Precaliente el horno a 375°F (190°C).
Engrase una bandeja de aluminio desechable o un molde para hornear de 9×13 pulgadas con mantequilla.
Coloca la mitad de las rodajas de papa en el fondo del plato, superponiendo ligeramente cada rodaja.
En una cacerola, combine la crema para batir, la leche, el ajo en polvo, la cebolla en polvo, la sal y la pimienta. Caliente a fuego lento hasta que esté tibio, pero sin que hierva.
Vierta la mitad de la mezcla de crema sobre las papas y luego espolvoree la mitad del queso cheddar encima.
Coloque las papas restantes sobre el queso, seguido del resto de la mezcla de crema y el queso cheddar.
En un tazón pequeño, mezcle el pan rallado con el queso parmesano rallado. Espolvoree esta mezcla uniformemente sobre la capa superior.

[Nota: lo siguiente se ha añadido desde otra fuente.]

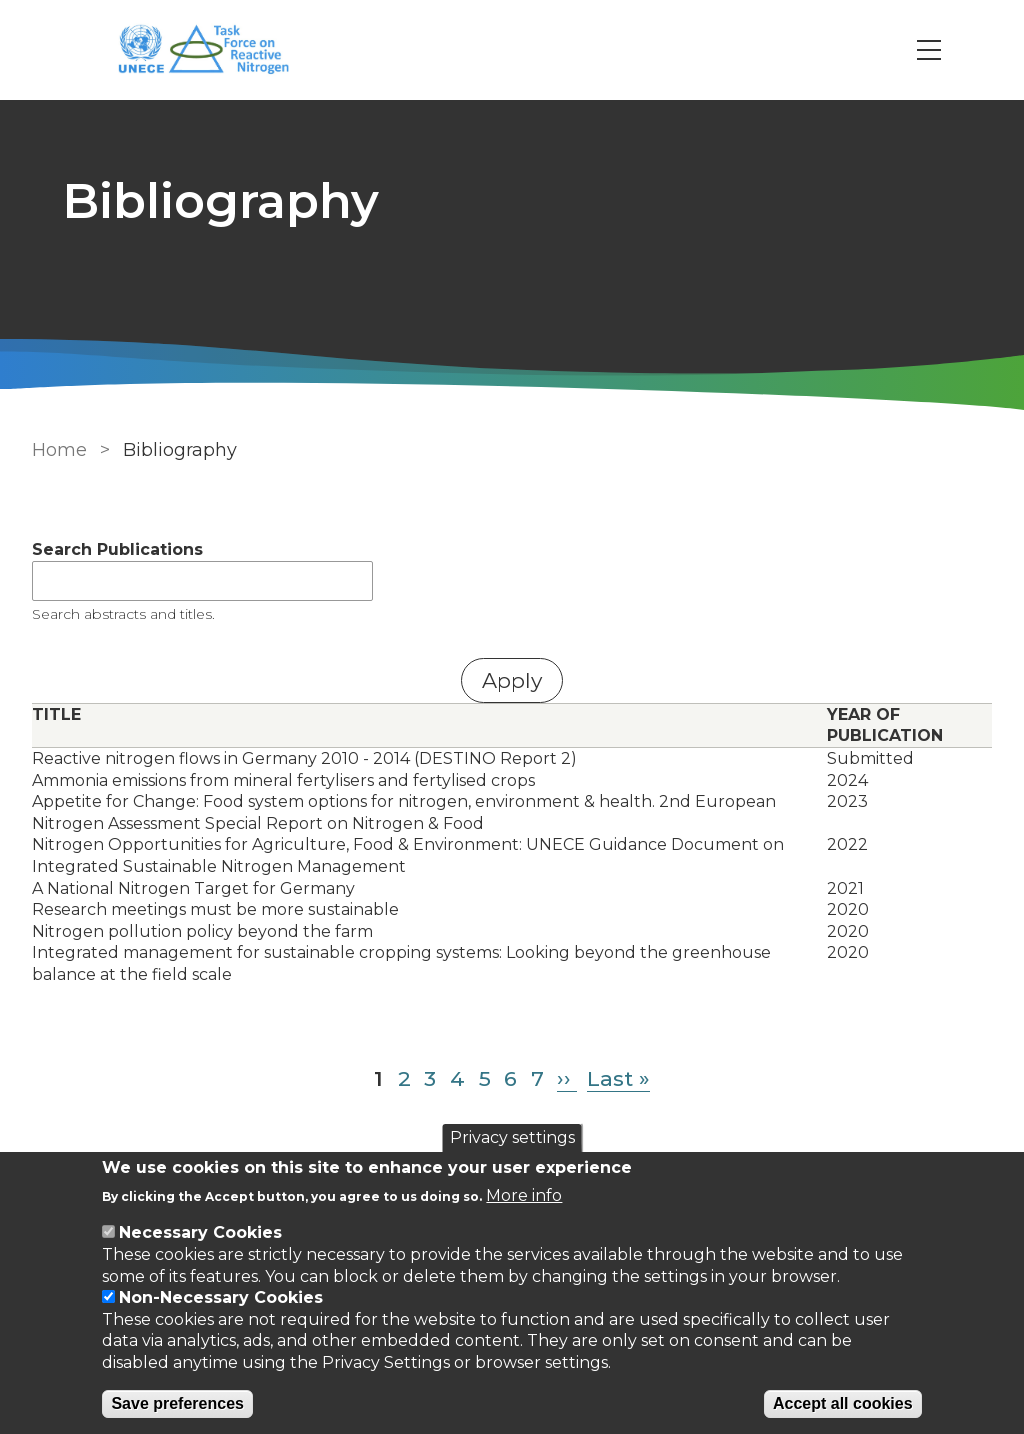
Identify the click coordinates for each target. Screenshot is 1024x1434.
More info (524, 1195)
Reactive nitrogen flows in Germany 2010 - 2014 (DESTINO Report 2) (304, 758)
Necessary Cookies (200, 1232)
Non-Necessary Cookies (221, 1297)
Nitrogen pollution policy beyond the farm (202, 931)
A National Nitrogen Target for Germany (193, 888)
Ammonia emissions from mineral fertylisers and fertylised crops (283, 780)
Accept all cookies (843, 1403)
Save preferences (177, 1403)
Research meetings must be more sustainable (215, 909)
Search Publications (117, 549)
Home (59, 450)
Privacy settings (512, 1137)
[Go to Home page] (214, 50)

Pinta la parte superior con pequeños trocitos de mantequilla.
Cubra el plato con papel aluminio y hornee durante 45 minutos.
Retire el papel de aluminio y hornee durante 15 a 20 minutos más, o hasta que la parte superior esté dorada y crujiente.
Deje enfriar la cazuela unos minutos antes de servir.
Variaciones y consejos
Para darle un toque diferente, prueba a añadir trocitos de tocino cocido o jamón en cubos entre las capas para darle más sabor. Si tienes niños más exigentes, considera usar un queso más suave como Monterey Jack o mozzarella. Para una opción vegetariana, añade una capa de champiñones o espinacas salteadas. También puedes sustituir el boniato por boniato para un sabor diferente. Para que no contenga gluten, usa pan rallado sin gluten o elimínalo por completo.